Quem me quiser há-de saber os medos
que passam nos abismos infinitos
a nudez clamorosa dos meus dedos
o salmo penitente dos meus gritos.

Quem me quiser há-de saber a espuma
em que sou turbilhão, subitamente
- Ou então não saber coisa nenhuma
e embalar-me ao peito, simplesmente.

"Quem me quiser" - Rosa Lobato de Faria

Fiquei triste, mesmo triste, deixo uma homenagem de um poema que encontrei e de um texto que tinha guardado, há um tempo, um desenho emocional, uma orquestra de sentidos, que ela descreveu tão bem.

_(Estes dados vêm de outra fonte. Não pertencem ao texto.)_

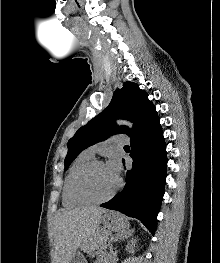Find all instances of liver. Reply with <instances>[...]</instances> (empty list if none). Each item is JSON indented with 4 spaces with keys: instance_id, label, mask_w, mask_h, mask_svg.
<instances>
[{
    "instance_id": "obj_1",
    "label": "liver",
    "mask_w": 220,
    "mask_h": 263,
    "mask_svg": "<svg viewBox=\"0 0 220 263\" xmlns=\"http://www.w3.org/2000/svg\"><path fill=\"white\" fill-rule=\"evenodd\" d=\"M104 208L84 206L62 209L54 221V248L56 263H69L84 240L99 227Z\"/></svg>"
}]
</instances>
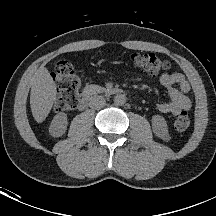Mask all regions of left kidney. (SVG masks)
I'll return each instance as SVG.
<instances>
[{"instance_id": "obj_1", "label": "left kidney", "mask_w": 216, "mask_h": 216, "mask_svg": "<svg viewBox=\"0 0 216 216\" xmlns=\"http://www.w3.org/2000/svg\"><path fill=\"white\" fill-rule=\"evenodd\" d=\"M151 122H152L153 132L157 137H160L161 139L164 140L169 137L168 127L164 117L160 115H154L152 117Z\"/></svg>"}]
</instances>
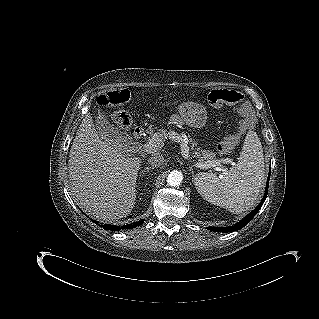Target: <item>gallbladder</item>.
<instances>
[{
    "label": "gallbladder",
    "instance_id": "obj_1",
    "mask_svg": "<svg viewBox=\"0 0 319 319\" xmlns=\"http://www.w3.org/2000/svg\"><path fill=\"white\" fill-rule=\"evenodd\" d=\"M95 125L97 130L108 139L116 140L125 138V134L116 129L114 125L109 122L107 117L100 112L96 116Z\"/></svg>",
    "mask_w": 319,
    "mask_h": 319
}]
</instances>
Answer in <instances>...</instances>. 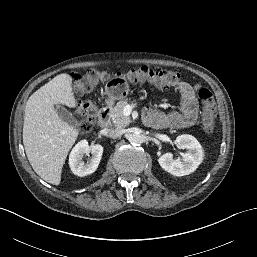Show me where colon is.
<instances>
[{
    "mask_svg": "<svg viewBox=\"0 0 257 257\" xmlns=\"http://www.w3.org/2000/svg\"><path fill=\"white\" fill-rule=\"evenodd\" d=\"M126 79L132 84L148 83L156 87L176 86L181 82V75L174 70L141 67L128 71L125 75L111 74L107 71L95 69L84 73H75L74 91L78 95L92 92L99 83L109 82L116 79ZM202 107V128L205 133L212 134L215 129L216 103L213 93L207 88L198 91ZM77 113L82 117L79 125L81 132L89 131L97 117L98 109L90 102H81L77 107Z\"/></svg>",
    "mask_w": 257,
    "mask_h": 257,
    "instance_id": "1",
    "label": "colon"
}]
</instances>
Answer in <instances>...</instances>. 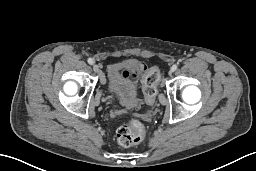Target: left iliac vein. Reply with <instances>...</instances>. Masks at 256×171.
<instances>
[{"instance_id": "1", "label": "left iliac vein", "mask_w": 256, "mask_h": 171, "mask_svg": "<svg viewBox=\"0 0 256 171\" xmlns=\"http://www.w3.org/2000/svg\"><path fill=\"white\" fill-rule=\"evenodd\" d=\"M172 72H173L172 69H170L169 74H171Z\"/></svg>"}]
</instances>
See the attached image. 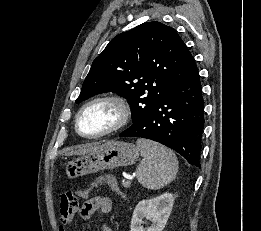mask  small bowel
<instances>
[{"mask_svg":"<svg viewBox=\"0 0 261 231\" xmlns=\"http://www.w3.org/2000/svg\"><path fill=\"white\" fill-rule=\"evenodd\" d=\"M108 179H111L113 181V179L110 176L106 175L96 178L93 184L96 186L103 184L107 185ZM114 190H116V187ZM80 194L81 198L86 199V201L83 203L82 207L79 210V215L83 219H88L96 213L107 214L112 210V200L110 198L104 196H95L92 198H88V193H84L82 190H80ZM60 223V231H65L64 226L69 223V220H65L62 217H60ZM102 231H112V229L106 225H103Z\"/></svg>","mask_w":261,"mask_h":231,"instance_id":"c3829d8e","label":"small bowel"}]
</instances>
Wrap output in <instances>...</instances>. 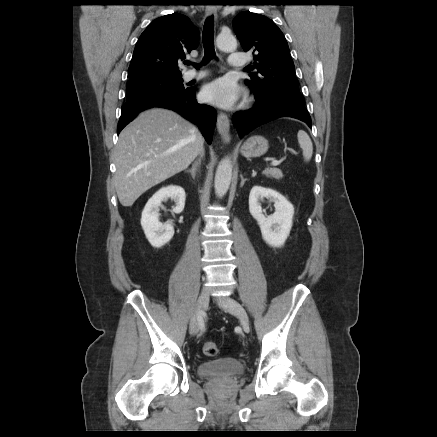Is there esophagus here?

“Ele tirou a roupa com elegância e o seu corpo nu era bem a prova da existência do deus que criou o homem ao sétimo dia e descansou. Olhou-a sem a tocar e disse, tira a pulseira, os brincos, esse fio de ouro, quero-te nua, estás cheia de símbolos de classe social e agora não és nada disso, és um bicho soberbo, felino, em pleno cio. Ela obedeceu sem tirar os olhos dos seus olhos daquele dia, e ele procurou a boca dela pelo caminho das coxas, do ventre, dos seios, dos olhos, das orelhas, purificou-se na humidade dos lábios, disse palavras tontas, cântaro, barco à vela, fada, gueisha, camélia, tangerina, iniciou o caminho de volta enquanto as mãos ensaiavam voos de gaivota pela praia, pelos ombros, as costas, as nádegas, e os dedos festejavam e dizia palavras. E o corpo dela de tocaia suspenso entre o céu e a terra, oferecendo-se àquela língua sábia, enquanto o coração, ai dele, se afogava em marés ilimitadas. A sua branca, feminina garganta navegou em todos os cambiantes do murmúrio e do grito, e na hora vermelha, solta de todas as amarras, ouviu-se dizer palavras espantosas, morde-me, inunda-me, mata-me, quero que todos saibam que sou a tua coisa, a tua fêmea, ai.”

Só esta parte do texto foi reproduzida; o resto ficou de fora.